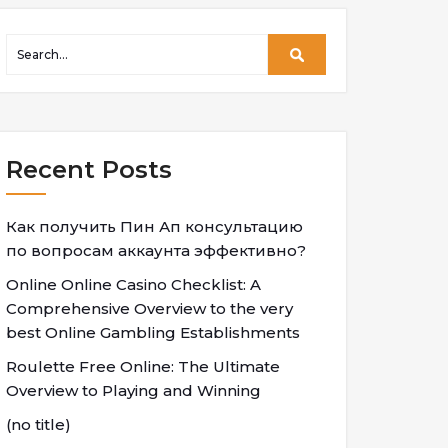
Recent Posts
Как получить Пин Ап консультацию
по вопросам аккаунта эффективно?
Online Online Casino Checklist: A
Comprehensive Overview to the very
best Online Gambling Establishments
Roulette Free Online: The Ultimate
Overview to Playing and Winning
(no title)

• **TASK ITEM**
All that is wanted is an exact copy of the lines from the line holding "Roulette Free Online: The Ultimate" through the end of the material above, including both.

• **RESULT**
Roulette Free Online: The Ultimate
Overview to Playing and Winning
(no title)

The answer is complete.